## WHAT THIS TASK INVOLVES:
In the copy, include no pictures, but reproduce every record exactly.

## DATASET CONTENT:
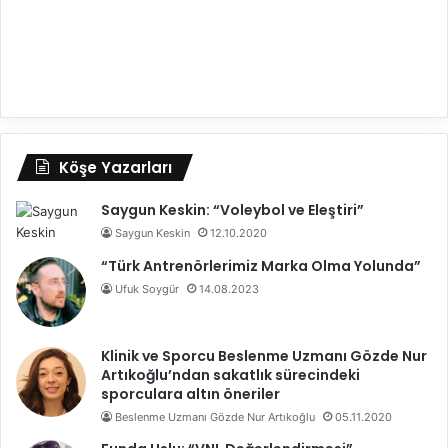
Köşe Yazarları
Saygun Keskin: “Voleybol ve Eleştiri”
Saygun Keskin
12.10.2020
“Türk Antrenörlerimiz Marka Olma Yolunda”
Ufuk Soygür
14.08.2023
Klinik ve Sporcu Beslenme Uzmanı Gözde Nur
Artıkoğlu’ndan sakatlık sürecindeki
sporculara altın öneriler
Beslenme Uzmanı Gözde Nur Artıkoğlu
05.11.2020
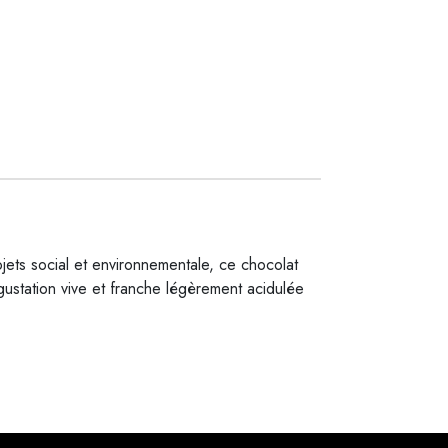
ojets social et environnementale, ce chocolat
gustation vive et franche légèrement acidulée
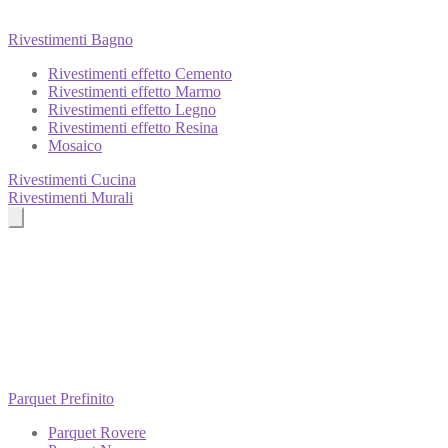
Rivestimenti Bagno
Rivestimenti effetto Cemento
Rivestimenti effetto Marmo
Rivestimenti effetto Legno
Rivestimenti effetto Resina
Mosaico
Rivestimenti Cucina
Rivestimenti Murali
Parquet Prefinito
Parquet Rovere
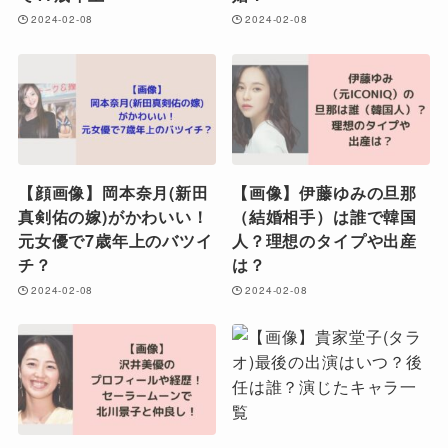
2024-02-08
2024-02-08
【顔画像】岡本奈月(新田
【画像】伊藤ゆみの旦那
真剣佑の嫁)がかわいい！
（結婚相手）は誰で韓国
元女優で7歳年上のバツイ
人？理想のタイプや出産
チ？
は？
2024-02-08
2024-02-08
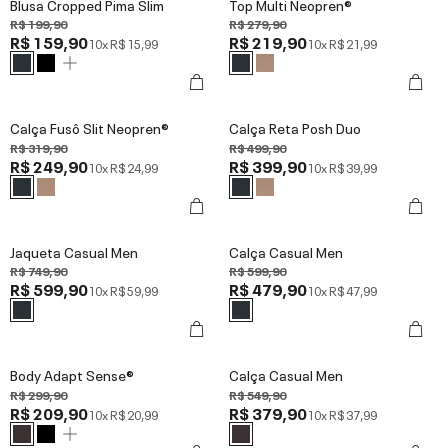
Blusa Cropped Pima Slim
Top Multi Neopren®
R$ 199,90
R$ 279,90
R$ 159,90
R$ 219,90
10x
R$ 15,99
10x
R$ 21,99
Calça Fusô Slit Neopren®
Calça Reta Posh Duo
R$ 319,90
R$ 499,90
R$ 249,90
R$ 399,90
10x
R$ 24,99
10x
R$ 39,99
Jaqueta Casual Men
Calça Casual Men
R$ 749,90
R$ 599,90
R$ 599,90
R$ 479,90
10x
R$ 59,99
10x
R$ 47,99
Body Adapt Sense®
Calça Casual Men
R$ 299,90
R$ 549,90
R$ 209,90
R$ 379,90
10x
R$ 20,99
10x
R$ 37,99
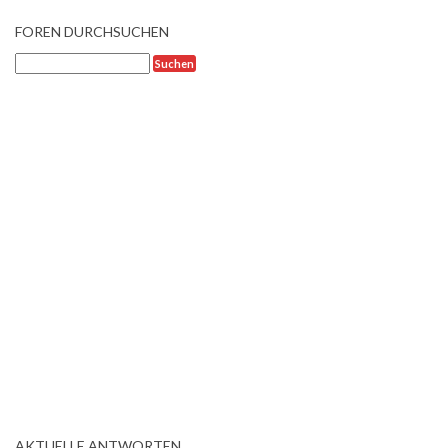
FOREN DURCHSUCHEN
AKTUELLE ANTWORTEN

## TASK RESPONSE:
Köşe Yazarları
Saygun Keskin: “Voleybol ve Eleştiri”
Saygun Keskin
12.10.2020
“Türk Antrenörlerimiz Marka Olma Yolunda”
Ufuk Soygür
14.08.2023
Klinik ve Sporcu Beslenme Uzmanı Gözde Nur
Artıkoğlu’ndan sakatlık sürecindeki
sporculara altın öneriler
Beslenme Uzmanı Gözde Nur Artıkoğlu
05.11.2020
ojets social et environnementale, ce chocolat
gustation vive et franche légèrement acidulée
Rivestimenti Bagno
Rivestimenti effetto Cemento
Rivestimenti effetto Marmo
Rivestimenti effetto Legno
Rivestimenti effetto Resina
Mosaico
Rivestimenti Cucina
Rivestimenti Murali
Parquet Prefinito
Parquet Rovere
2024-02-08
2024-02-08
【顔画像】岡本奈月(新田
【画像】伊藤ゆみの旦那
真剣佑の嫁)がかわいい！
（結婚相手）は誰で韓国
元女優で7歳年上のバツイ
人？理想のタイプや出産
チ？
は？
2024-02-08
2024-02-08
Blusa Cropped Pima Slim
Top Multi Neopren®
R$ 199,90
R$ 279,90
R$ 159,90
R$ 219,90
10x
R$ 15,99
10x
R$ 21,99
Calça Fusô Slit Neopren®
Calça Reta Posh Duo
R$ 319,90
R$ 499,90
R$ 249,90
R$ 399,90
10x
R$ 24,99
10x
R$ 39,99
Jaqueta Casual Men
Calça Casual Men
R$ 749,90
R$ 599,90
R$ 599,90
R$ 479,90
10x
R$ 59,99
10x
R$ 47,99
Body Adapt Sense®
Calça Casual Men
R$ 299,90
R$ 549,90
R$ 209,90
R$ 379,90
10x
R$ 20,99
10x
R$ 37,99
FOREN DURCHSUCHEN
AKTUELLE ANTWORTEN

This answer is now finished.